Instructions for the task ::
One figure is wanted here: how many lines in the entries hold the word "header".

Document structure recognition data:
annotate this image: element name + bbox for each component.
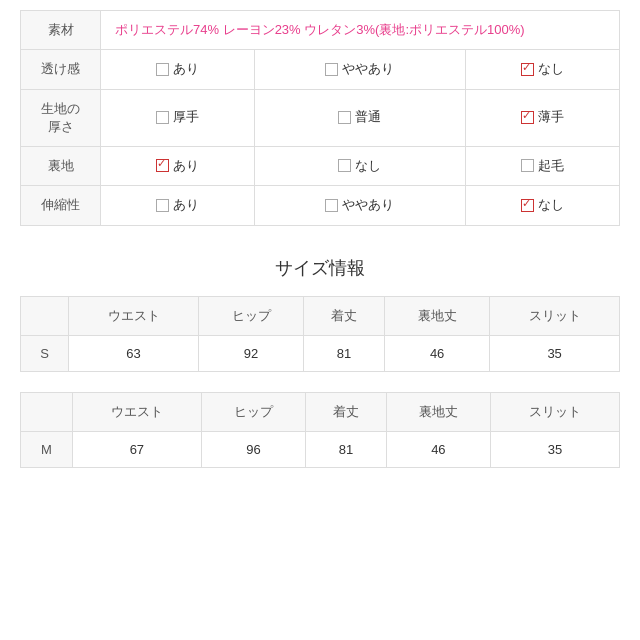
checkbox-empty-icon: [156, 111, 169, 124]
checkbox-empty-icon: [156, 199, 169, 212]
size-table-header-row: ウエスト ヒップ 着丈 裏地丈 スリット: [21, 296, 620, 335]
thickness-option-3: 薄手: [465, 89, 619, 146]
size-s-length: 81: [304, 335, 385, 371]
size-col-hip-m: ヒップ: [201, 392, 306, 431]
size-col-hip: ヒップ: [198, 296, 303, 335]
stretch-row: 伸縮性 あり ややあり なし: [21, 186, 620, 226]
size-label-s: S: [21, 335, 69, 371]
checkbox-checked-icon: [156, 159, 169, 172]
thickness-option-2-label: 普通: [355, 108, 381, 126]
lining-label: 裏地: [21, 146, 101, 186]
size-m-slit: 35: [491, 431, 620, 467]
thickness-row: 生地の厚さ 厚手 普通 薄手: [21, 89, 620, 146]
thickness-option-3-label: 薄手: [538, 108, 564, 126]
checkbox-checked-icon: [521, 111, 534, 124]
material-label: 素材: [21, 11, 101, 50]
size-label-m: M: [21, 431, 73, 467]
stretch-option-1-label: あり: [173, 196, 199, 214]
transparency-option-1: あり: [101, 50, 255, 90]
stretch-label: 伸縮性: [21, 186, 101, 226]
checkbox-empty-icon: [325, 199, 338, 212]
material-properties-table: 素材 ポリエステル74% レーヨン23% ウレタン3%(裏地:ポリエステル100…: [20, 10, 620, 226]
size-m-waist: 67: [72, 431, 201, 467]
transparency-label: 透け感: [21, 50, 101, 90]
lining-option-1: あり: [101, 146, 255, 186]
thickness-option-1: 厚手: [101, 89, 255, 146]
material-row: 素材 ポリエステル74% レーヨン23% ウレタン3%(裏地:ポリエステル100…: [21, 11, 620, 50]
stretch-option-3-label: なし: [538, 196, 564, 214]
size-col-length-m: 着丈: [306, 392, 386, 431]
checkbox-empty-icon: [521, 159, 534, 172]
transparency-option-3: なし: [465, 50, 619, 90]
size-col-slit-m: スリット: [491, 392, 620, 431]
lining-option-1-label: あり: [173, 157, 199, 175]
lining-option-3-label: 起毛: [538, 157, 564, 175]
size-table-s: ウエスト ヒップ 着丈 裏地丈 スリット S 63 92 81 46 35: [20, 296, 620, 372]
stretch-option-2: ややあり: [255, 186, 465, 226]
size-col-lining-length-m: 裏地丈: [386, 392, 491, 431]
size-table-header-row-m: ウエスト ヒップ 着丈 裏地丈 スリット: [21, 392, 620, 431]
lining-option-2: なし: [255, 146, 465, 186]
transparency-row: 透け感 あり ややあり なし: [21, 50, 620, 90]
size-col-waist-m: ウエスト: [72, 392, 201, 431]
size-s-waist: 63: [69, 335, 199, 371]
checkbox-checked-icon: [521, 63, 534, 76]
lining-option-3: 起毛: [465, 146, 619, 186]
stretch-option-3: なし: [465, 186, 619, 226]
size-m-length: 81: [306, 431, 386, 467]
size-m-hip: 96: [201, 431, 306, 467]
size-section-title: サイズ情報: [20, 256, 620, 280]
transparency-option-3-label: なし: [538, 60, 564, 78]
thickness-label: 生地の厚さ: [21, 89, 101, 146]
checkbox-empty-icon: [338, 159, 351, 172]
material-value: ポリエステル74% レーヨン23% ウレタン3%(裏地:ポリエステル100%): [101, 11, 620, 50]
size-col-length: 着丈: [304, 296, 385, 335]
size-col-empty: [21, 296, 69, 335]
size-row-m: M 67 96 81 46 35: [21, 431, 620, 467]
size-col-slit: スリット: [490, 296, 620, 335]
stretch-option-2-label: ややあり: [342, 196, 394, 214]
size-col-empty-m: [21, 392, 73, 431]
transparency-option-2: ややあり: [255, 50, 465, 90]
lining-row: 裏地 あり なし 起毛: [21, 146, 620, 186]
thickness-option-1-label: 厚手: [173, 108, 199, 126]
size-s-slit: 35: [490, 335, 620, 371]
lining-option-2-label: なし: [355, 157, 381, 175]
checkbox-checked-icon: [521, 199, 534, 212]
size-col-lining-length: 裏地丈: [385, 296, 490, 335]
checkbox-empty-icon: [325, 63, 338, 76]
size-s-hip: 92: [198, 335, 303, 371]
checkbox-empty-icon: [338, 111, 351, 124]
size-s-lining-length: 46: [385, 335, 490, 371]
stretch-option-1: あり: [101, 186, 255, 226]
size-row-s: S 63 92 81 46 35: [21, 335, 620, 371]
size-table-m: ウエスト ヒップ 着丈 裏地丈 スリット M 67 96 81 46 35: [20, 392, 620, 468]
checkbox-empty-icon: [156, 63, 169, 76]
size-m-lining-length: 46: [386, 431, 491, 467]
transparency-option-1-label: あり: [173, 60, 199, 78]
transparency-option-2-label: ややあり: [342, 60, 394, 78]
thickness-option-2: 普通: [255, 89, 465, 146]
size-col-waist: ウエスト: [69, 296, 199, 335]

Task output ::
2